How to get Support
Social Care Assessment
Who begins the Social Care Assessment process?
A Social Care Assessment can simply start with you deciding that you need more help. You or a family member or friend can begin the process online using the online self-assessment or you can contact Adult Social Care by phone on 0300 123 7034.
More information on this can be found on our Managing someone else's affairs page.
This might be your GP or a person you have contact with in a professional way.
Professionals must refer via the Professional Referral form.
First steps
Depending on the information provided we might have a further conversation with you or recommend support such as:
- Support from the NHS if your needs are due to an ongoing health condition
- Signposting you to support in your community
- Let’s Talk
- Police
- Technology Enabled Care
- Ask Sara; Explore the range of equipment which could help you
- Small good Stuff; linking people who need care or support with local people who can help.

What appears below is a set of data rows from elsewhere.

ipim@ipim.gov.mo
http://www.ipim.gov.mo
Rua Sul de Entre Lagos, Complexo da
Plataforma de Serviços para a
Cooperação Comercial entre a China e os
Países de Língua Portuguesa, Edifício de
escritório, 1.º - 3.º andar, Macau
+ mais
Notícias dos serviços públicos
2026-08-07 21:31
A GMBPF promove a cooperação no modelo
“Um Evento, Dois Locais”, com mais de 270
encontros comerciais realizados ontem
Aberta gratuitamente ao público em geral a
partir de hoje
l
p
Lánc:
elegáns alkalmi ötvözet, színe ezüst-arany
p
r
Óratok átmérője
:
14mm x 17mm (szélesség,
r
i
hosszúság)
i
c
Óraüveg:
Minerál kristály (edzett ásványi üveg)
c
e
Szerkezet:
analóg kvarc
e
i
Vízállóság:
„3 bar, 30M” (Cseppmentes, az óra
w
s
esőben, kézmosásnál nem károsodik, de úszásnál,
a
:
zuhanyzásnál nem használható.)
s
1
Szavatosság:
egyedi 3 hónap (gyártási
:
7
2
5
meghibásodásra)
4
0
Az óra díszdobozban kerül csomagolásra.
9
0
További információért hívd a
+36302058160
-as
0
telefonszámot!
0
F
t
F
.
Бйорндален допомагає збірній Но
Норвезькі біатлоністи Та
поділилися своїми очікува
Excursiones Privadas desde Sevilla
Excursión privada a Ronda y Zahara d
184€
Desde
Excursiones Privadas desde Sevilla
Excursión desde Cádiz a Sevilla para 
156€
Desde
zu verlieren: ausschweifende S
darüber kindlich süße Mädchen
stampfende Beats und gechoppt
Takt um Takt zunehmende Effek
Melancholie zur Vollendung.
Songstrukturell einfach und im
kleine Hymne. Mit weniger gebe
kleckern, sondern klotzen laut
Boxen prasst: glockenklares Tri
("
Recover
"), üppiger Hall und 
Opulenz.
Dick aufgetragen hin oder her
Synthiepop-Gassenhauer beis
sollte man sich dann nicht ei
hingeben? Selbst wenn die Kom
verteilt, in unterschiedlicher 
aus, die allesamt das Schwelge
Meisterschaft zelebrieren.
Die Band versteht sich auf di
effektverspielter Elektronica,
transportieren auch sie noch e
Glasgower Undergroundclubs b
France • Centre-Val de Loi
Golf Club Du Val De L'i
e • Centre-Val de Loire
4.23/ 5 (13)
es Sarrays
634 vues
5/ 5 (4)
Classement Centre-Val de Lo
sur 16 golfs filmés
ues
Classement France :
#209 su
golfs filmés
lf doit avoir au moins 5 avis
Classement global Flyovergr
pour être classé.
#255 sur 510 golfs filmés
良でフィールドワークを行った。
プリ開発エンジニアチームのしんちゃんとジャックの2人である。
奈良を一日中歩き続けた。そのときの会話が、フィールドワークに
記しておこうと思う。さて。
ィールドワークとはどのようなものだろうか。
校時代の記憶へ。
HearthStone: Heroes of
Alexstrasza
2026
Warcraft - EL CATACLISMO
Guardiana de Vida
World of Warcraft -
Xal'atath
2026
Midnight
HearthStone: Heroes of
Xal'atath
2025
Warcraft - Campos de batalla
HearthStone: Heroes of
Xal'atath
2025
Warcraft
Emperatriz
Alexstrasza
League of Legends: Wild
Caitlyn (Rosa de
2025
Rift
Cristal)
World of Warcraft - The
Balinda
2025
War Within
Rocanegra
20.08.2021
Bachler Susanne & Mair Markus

Or one of our in-house teams for a full Social Care Assessment:
- Support from an Occupational Therapist
- Support from one of our specialist teams:
- Learning Disability
- Visual Impairment Team
- Community Mental Health teams
- Transitions Team and Autism Hub
- Complex Care and Review Team
- Safeguarding Team
- Hospital Discharge Team
- Review Team
- Mental Capacity Act and Deprivation of Liberty Safeguards Team
- Mental Health Teams
- Reablement Team
- Promoting independence Team
- Approved Mental Health Professional Hub
- Reablement support; a period of assessment where you receive support for a maximum of six weeks, to increase your independence and to help identify the right level of support for you at this time
- Referral to our Community Social Work Teams
For a full list of our teams in Adult Social Care visit our Teams page
What is in a Social Care Assessment
During a social care assessment, we'll consider:
- what is important to you; including your strengths, needs and what goals you want to achieve
- what help and support you have or could have from the people in the community around you
- the things you may need some support with to keep you well, and maximising your independence
The social care assessment will include:
- physical needs, such as any help you need to wash, dress, or get in and out of bed
- mental and emotional needs, such as whether you can carry on working, volunteering or being able to meet your friends
There are national eligibility criteria for social care, as stated in The Care Act 2014 which consists of three criteria, all of which must be met.
We make decisions based on the following outcomes:
- Do the needs arise from a physical or mental impairment or illness?
- Do these needs mean that the adult is unable to achieve two or more of the listed outcomes in the Care Act?
- Do these needs therefore have a significant impact on your wellbeing?
Diagnosed health conditions
The Care Act does not require that individuals have a formal diagnosis of a physical or mental impairment or illness. Instead, we must make a judgement based on the assessment process. However, assessors will need to be assured that an individual’s needs are not caused by circumstantial factors, but by a physical or mental condition.